LOG_RCVINDEX is the universal dispatch key. Each record carries an index into RV_fun[] — a table of (undofun, redofun) per record kind.

Family What it covers Example records
RVDK_* disk manager — volumes, sectors sector reserve, volume extend
RVFL_* file manager — file allocation file create, file destroy
RVHF_* heap — slotted-page record mutations heap_insert, heap_update, MVCC delete
RVBT_* B+Tree — node mutations leaf insert, key delete, split, merge
RVEH_* extendible hash — directory + bucket bucket split, directory double
RV_MVCC_* MVCC operations version chain, vacuum-clean
LOG_SYSOP_END_LOGICAL_* nested top-op boundary B+Tree split logical-undo
  • Physiological for the data side, logical for index operations where physical undo would require re-emitting whole pages.
  • CLRs (LOG_COMPENSATE) are themselves redo-only — a second crash during undo replays the partial undo as forward redo.
© 2026 CUBRID Corporation. All rights reserved.

Checkpoint — fuzzy ARIES

The periodic record that bounds recovery work.

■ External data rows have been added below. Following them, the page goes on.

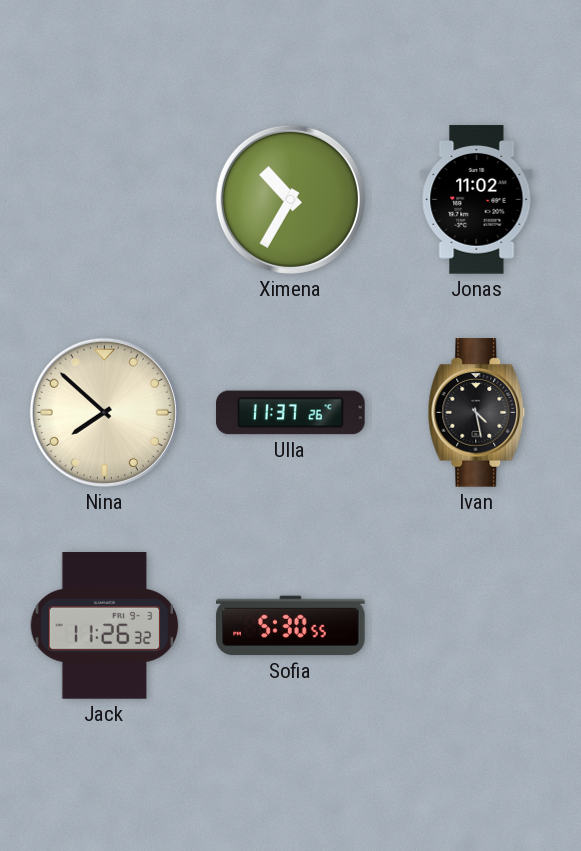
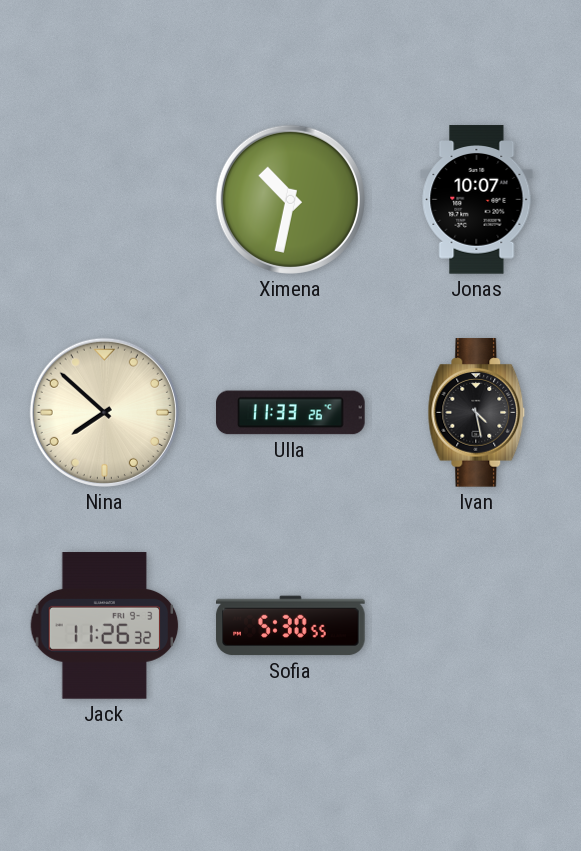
Ximena: 10:35 -> 10:32
Jonas: 11:02 -> 10:07
Ulla: 11:37 -> 11:33
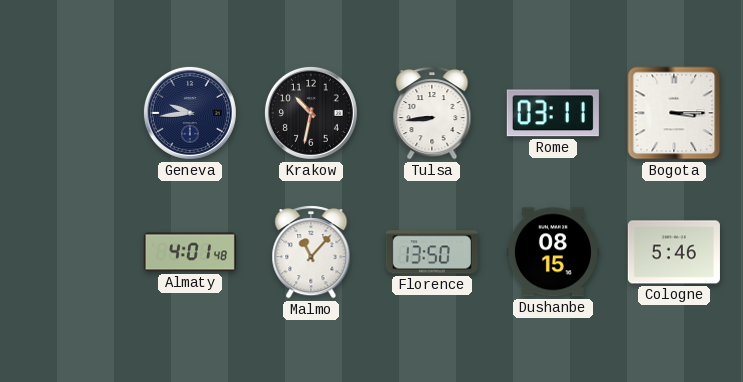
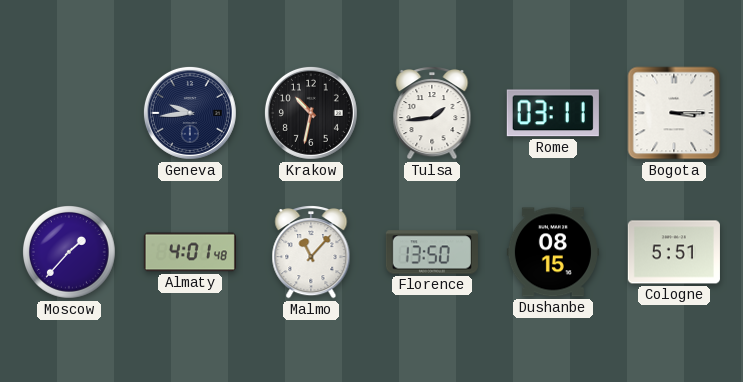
Tulsa: 8:44 -> 1:44
Moscow: none -> 1:37
Cologne: 5:46 -> 5:51
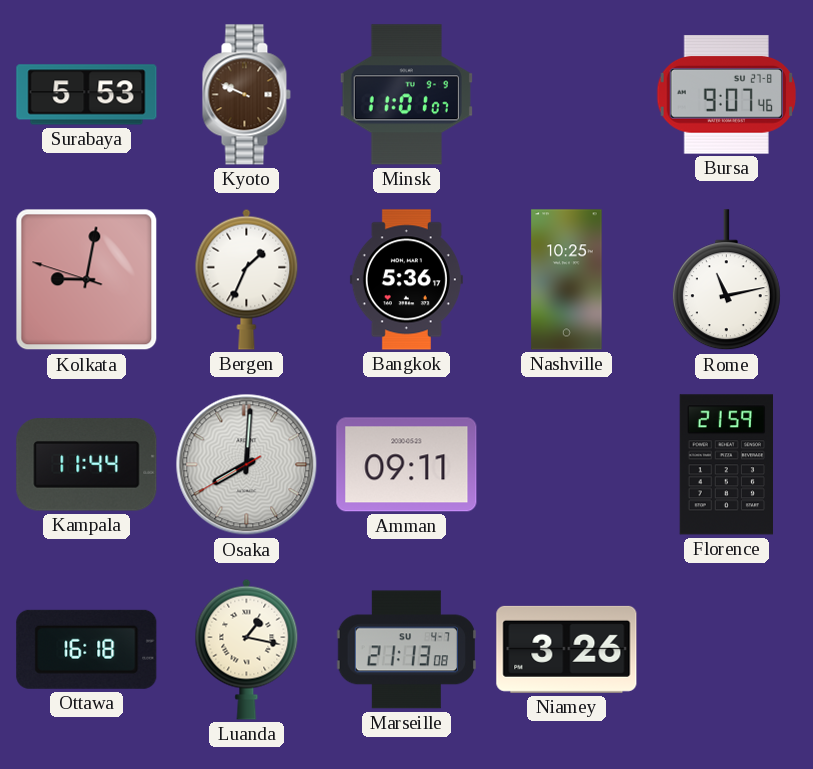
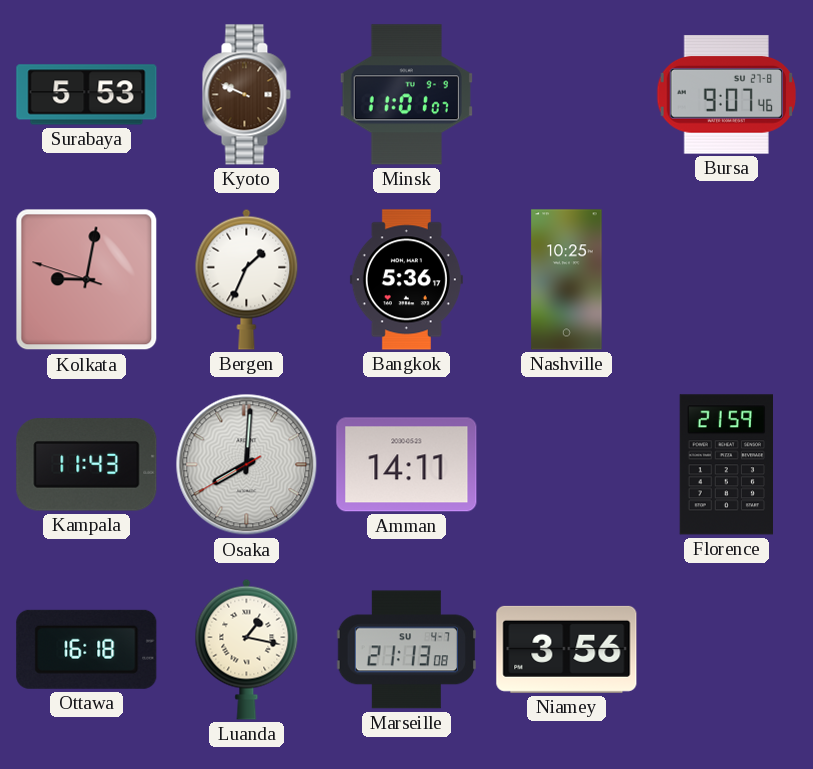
Rome: 11:13 -> none
Kampala: 11:44 -> 11:43
Amman: 09:11 -> 14:11
Niamey: 3:26 -> 3:56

  • Trigger. log_Checkpoint_daemon wakes on log_checkpoint_interval (timer-only in CUBRID — Postgres adds a space trigger; CUBRID does not).
  • Two bracket records. LOG_START_CHKPT marks the LSA the next analysis will start from. LOG_END_CHKPT carries the snapshot in a LOG_REC_CHKPT { redo_lsa, ntrans, ntops } payload plus trailing per-tx and per-sysop arrays.
  • Redo-LSA hint, not a full DPT. Most modern engines compress the dirty-page table into a single scalar — the smallest oldest_unflush_lsa across all dirty pages. Recovery rebuilds the DPT inline by walking forward.
  • Does NOT force every dirty page. pgbuf_flush_checkpoint flushes enough pages that the next redo-LSA can advance; the checkpoint itself remains fuzzy — the engine keeps serving traffic between the two brackets.
  • Publishes via log_Gl.hdr.chkpt_lsa after both brackets are durable. The header is then forced.
© 2026 CUBRID Corporation. All rights reserved.

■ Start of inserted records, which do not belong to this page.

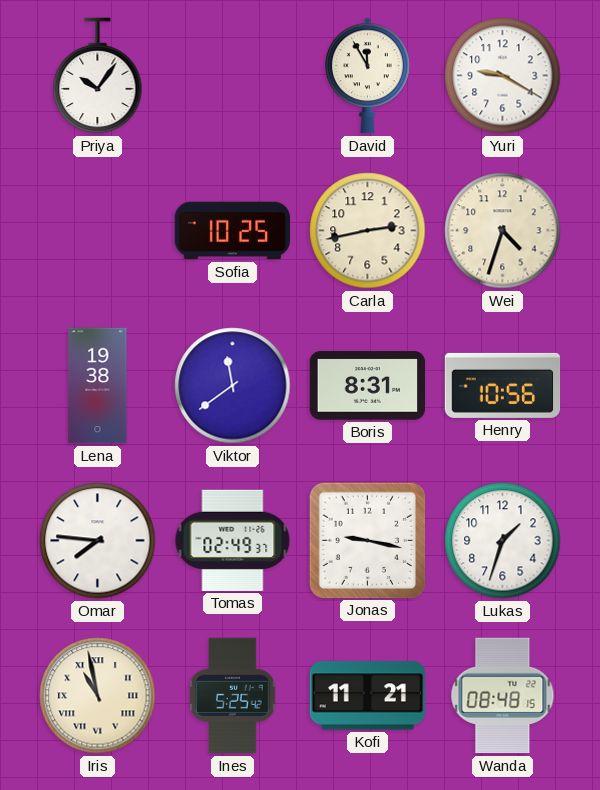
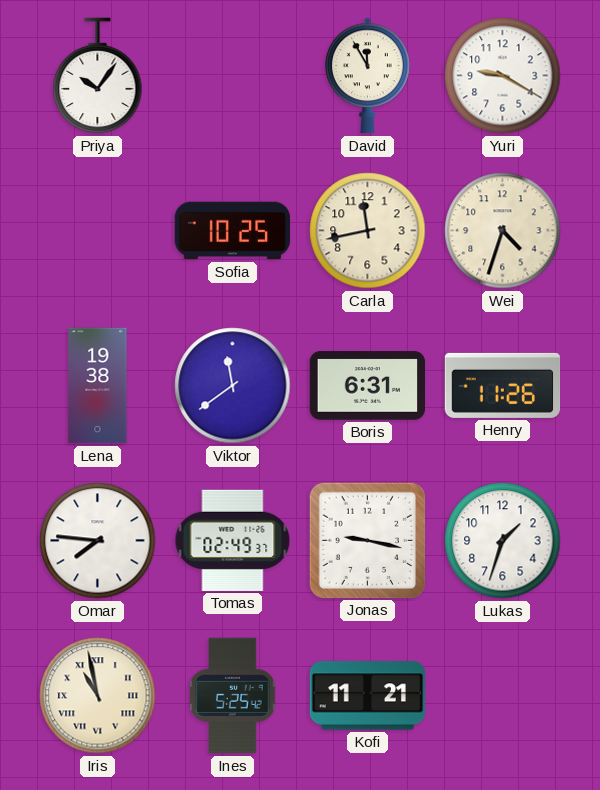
Carla: 2:43 -> 11:43
Boris: 8:31 -> 6:31
Henry: 10:56 -> 11:26
Wanda: 08:48 -> none
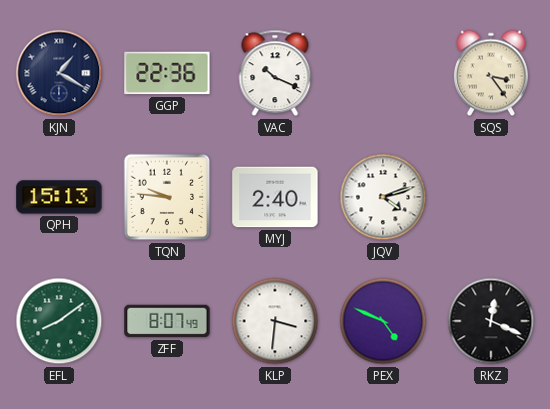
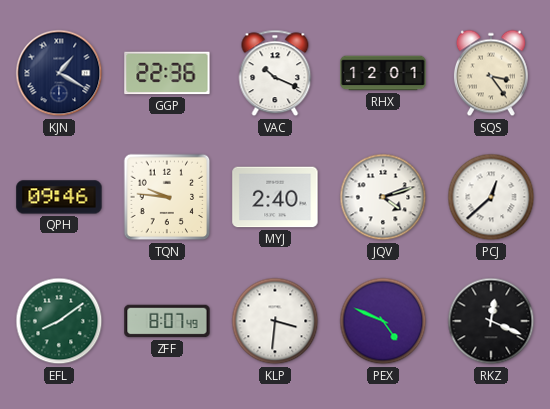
RHX: none -> 12:01
QPH: 15:13 -> 09:46
PCJ: none -> 12:38
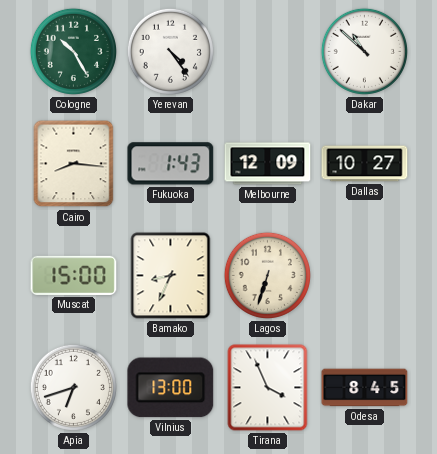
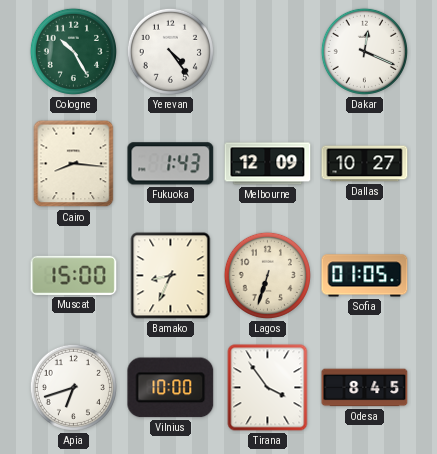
Dakar: 10:52 -> 12:19
Sofia: none -> 01:05
Vilnius: 13:00 -> 10:00
Tirana: 3:56 -> 3:54
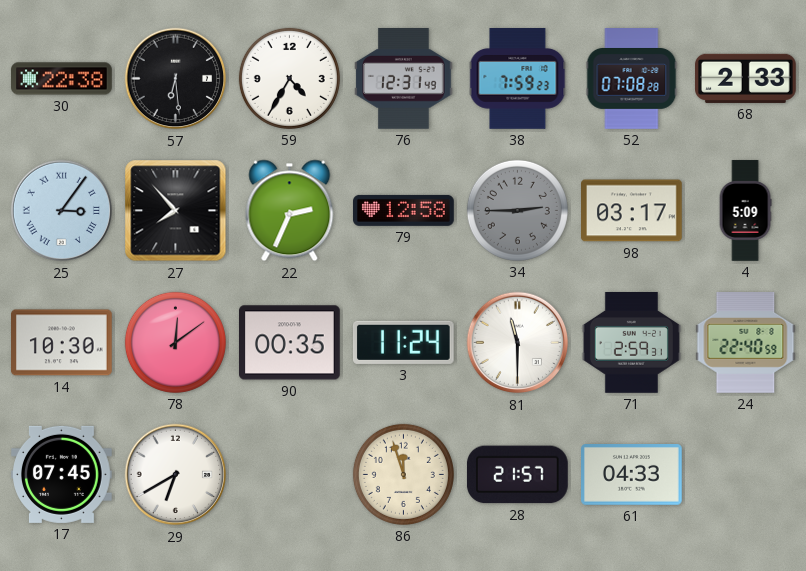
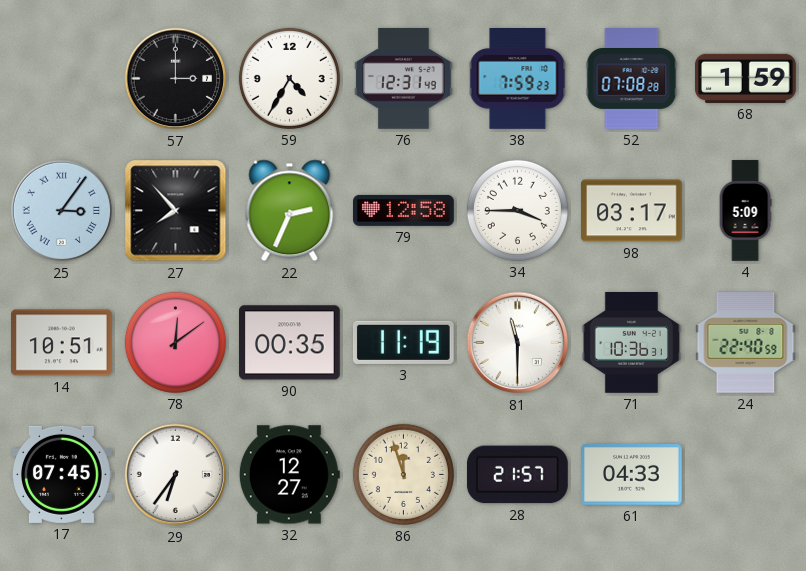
30: 22:38 -> none
57: 6:29 -> 3:00
68: 2:33 -> 1:59
34: 2:45 -> 3:45
34 dial: grey -> white
14: 10:30 -> 10:51
3: 11:24 -> 11:19
71: 2:59 -> 10:36
29: 6:40 -> 6:36
32: none -> 12:27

Recovery — three-pass restart

ARIES, anchored at log_Gl.hdr.chkpt_lsa.

center

  • Analysis rebuilds the transaction table and the dirty-page table. End state: who was active at crash, where redo must start.
  • Redo is sequential per page (LSN order), parallel across pages — the modern code path bins records by target VPID and dispatches each bin to a worker.
  • Undo walks each loser backward, applies RV_fun[idx].undofun, and emits a CLR so the undo itself is restartable.
© 2026 CUBRID Corporation. All rights reserved.

Vacuum — master + workers + watermark

The GC for MVCC. Driven by the WAL itself, not by a heap scan.

  • Watermark. log_Gl.hdr.oldest_visible_mvccid — the smallest snapshot lower bound across all live transactions. Long writers pin it down.
  • Block of work. The log is chunked into fixed-size vacuum blocks (default 31 log pages). One block is one dispatch unit.
  • Master / worker. vacuum_master_task walks vacuum_Data looking for blocks below the watermark; up to 50 VACUUM_WORKER threads consume blocks in parallel.
  • Per-page sequential, across-page parallel. Page-fix is the natural synchronisation — only one worker can hold the WRITE latch on a page at a time.
  • Dropped-files tracker. When a relation is dropped while old versions still reference it, vacuum consults vacuum_dropped_files_page (a vfid -> mvccid map) before chasing a record into a freed extent.

Workloads with many never-updated tuples save scan cost vs. PostgreSQL's heap-scan autovacuum; long scans without modifications gain nothing.

© 2026 CUBRID Corporation. All rights reserved.

DWB cross-section

The double-write buffer sits in Storage Engine but is load-bearing for durability, so it earns a slide here.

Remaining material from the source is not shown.